Assigned task:
Every entry below should come back unchanged, except that the pictures are dropped.

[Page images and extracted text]
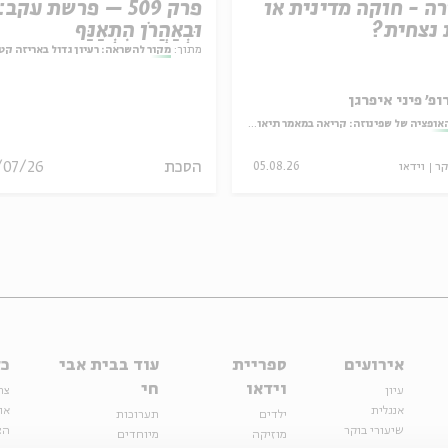
ה - חוקה מדינית או
פרק 509 – פרשת עקב:
נצחית?
וּבְאַהֲרֹן הִתְאַנַּף
מתוך:
מקור להשראה: רעיון גדול באריזה קט
ופ' פיני איפרגן
אופציה של שפינוזה: קריאה במאמר תיאולוגי־מדיני
הסכת
/07/26
קר
וידאו
05.08.26
אירועים
ספריית
עוד בבית אבי
כל
וידאו
חי
עיון
צר
אנגלית
או
ילדים
תערוכות
שיעורי בוקר
הצ
מוזיקה
מיוחדים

Task solution:
ה - חוקה מדינית או
פרק 509 – פרשת עקב:
נצחית?
וּבְאַהֲרֹן הִתְאַנַּף
מתוך:
מקור להשראה: רעיון גדול באריזה קט
ופ' פיני איפרגן
אופציה של שפינוזה: קריאה במאמר תיאולוגי־מדיני
הסכת
/07/26
קר
וידאו
05.08.26
אירועים
ספריית
עוד בבית אבי
כל
וידאו
חי
עיון
צר
אנגלית
או
ילדים
תערוכות
שיעורי בוקר
הצ
מוזיקה
מיוחדים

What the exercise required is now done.